Outrageous Medical Costs Responsible for Half of All Bankruptcies: Even Those with Health Insurance are at Risk
Portion of article featured in “Magic City Morning Star”
By Harvard Law School
February 2, 2005
About half of all bankruptcies in 2001 were the result of medical problems and, surprisingly, most of those (more than three-quarters) who went bankrupt were covered by health insurance at the start of the illness.
Medically related bankruptcies involved some 700,000 U.S. households in 2001. When all of those affected were added up — some 700,000 children and 600,000 spouses, elderly parents and other dependents — the number of people reached more than 2 million annually.
Often, the bankrupting illness led to job loss and therefore a loss of health insurance. As a result, one-third of those with private insurance lost coverage by the time of bankruptcy.

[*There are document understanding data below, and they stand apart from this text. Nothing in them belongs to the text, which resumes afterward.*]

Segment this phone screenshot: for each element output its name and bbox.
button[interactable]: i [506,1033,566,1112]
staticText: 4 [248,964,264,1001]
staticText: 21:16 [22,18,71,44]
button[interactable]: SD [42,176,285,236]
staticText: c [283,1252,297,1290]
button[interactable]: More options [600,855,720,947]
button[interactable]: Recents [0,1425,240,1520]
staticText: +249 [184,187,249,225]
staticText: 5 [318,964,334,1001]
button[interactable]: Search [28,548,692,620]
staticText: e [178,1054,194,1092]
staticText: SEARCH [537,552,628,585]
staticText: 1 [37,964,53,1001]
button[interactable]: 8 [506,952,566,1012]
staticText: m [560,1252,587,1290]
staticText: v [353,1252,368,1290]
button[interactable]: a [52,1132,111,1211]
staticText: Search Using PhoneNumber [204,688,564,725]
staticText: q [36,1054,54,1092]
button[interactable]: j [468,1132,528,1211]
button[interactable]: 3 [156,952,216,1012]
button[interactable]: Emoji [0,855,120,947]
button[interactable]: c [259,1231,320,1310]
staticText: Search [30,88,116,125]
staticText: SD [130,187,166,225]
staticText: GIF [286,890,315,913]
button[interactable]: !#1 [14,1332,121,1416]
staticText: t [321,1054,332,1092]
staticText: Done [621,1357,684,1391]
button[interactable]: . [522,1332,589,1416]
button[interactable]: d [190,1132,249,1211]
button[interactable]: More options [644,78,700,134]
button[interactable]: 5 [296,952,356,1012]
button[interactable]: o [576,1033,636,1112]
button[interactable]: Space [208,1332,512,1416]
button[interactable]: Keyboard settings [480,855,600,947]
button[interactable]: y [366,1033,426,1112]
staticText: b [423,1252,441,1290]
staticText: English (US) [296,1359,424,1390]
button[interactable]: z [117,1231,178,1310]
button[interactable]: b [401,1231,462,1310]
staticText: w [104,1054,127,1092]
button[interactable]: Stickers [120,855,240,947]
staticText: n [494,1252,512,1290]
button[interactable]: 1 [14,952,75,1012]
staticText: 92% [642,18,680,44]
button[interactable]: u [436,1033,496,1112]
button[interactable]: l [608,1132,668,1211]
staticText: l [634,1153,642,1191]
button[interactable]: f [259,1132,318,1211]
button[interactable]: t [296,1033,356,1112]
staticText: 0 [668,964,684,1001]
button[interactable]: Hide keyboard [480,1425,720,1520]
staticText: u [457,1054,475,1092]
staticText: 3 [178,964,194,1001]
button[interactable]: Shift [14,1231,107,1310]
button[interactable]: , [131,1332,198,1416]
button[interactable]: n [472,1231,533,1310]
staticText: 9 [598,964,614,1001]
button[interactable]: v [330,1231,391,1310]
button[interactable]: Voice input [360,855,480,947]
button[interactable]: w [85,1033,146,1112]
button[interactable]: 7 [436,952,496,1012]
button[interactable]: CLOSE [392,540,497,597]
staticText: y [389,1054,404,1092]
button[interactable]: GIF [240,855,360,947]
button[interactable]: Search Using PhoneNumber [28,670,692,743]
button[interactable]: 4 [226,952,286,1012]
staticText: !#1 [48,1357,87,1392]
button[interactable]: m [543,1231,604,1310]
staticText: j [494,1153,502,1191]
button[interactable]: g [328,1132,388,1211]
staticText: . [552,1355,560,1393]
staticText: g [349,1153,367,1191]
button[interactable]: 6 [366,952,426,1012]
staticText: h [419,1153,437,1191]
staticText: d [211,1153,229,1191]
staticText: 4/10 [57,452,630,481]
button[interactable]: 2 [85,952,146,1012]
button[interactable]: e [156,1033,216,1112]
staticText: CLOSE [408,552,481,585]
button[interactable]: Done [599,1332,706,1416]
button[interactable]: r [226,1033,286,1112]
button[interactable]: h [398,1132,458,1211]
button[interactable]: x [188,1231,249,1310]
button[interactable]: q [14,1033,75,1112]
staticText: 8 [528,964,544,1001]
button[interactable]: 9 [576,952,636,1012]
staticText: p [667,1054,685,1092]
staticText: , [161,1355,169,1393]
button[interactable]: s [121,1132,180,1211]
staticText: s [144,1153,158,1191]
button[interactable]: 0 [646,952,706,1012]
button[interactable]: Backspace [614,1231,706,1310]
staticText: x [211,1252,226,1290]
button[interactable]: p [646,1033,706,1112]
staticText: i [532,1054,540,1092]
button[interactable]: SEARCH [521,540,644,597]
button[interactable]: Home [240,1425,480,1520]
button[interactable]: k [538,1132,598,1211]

It was found that illness and medical bills contributed to at least 46.2 percent, but perhaps as many as 54.5 percent, of all bankruptcy filings.
On average, out-of-pocket medical costs reached $13,460 for those with private insurance and $10,893 for those with no insurance. Ironically, those with the highest costs, on average about $18,000, were people who initially had private health insurance but lost it after becoming ill.
To get an idea of the scope of the problem, the authors noted that many families went bankrupt from medical expenses well below the “catastrophic thresholds” of many high-deductible insurance plans, and that their own medical coverage from Harvard even leaves them at risk of having to pay medical costs above those that led many families to bankruptcy.
The researchers went on to say that rethinking health reform is necessary. Health insurance offered little protection for families when a serious illness brought on co-payments, deductibles and bills for uncovered items like physical therapy and prescription drugs. Bankruptcy was often the last resort for families to get their lives back on track.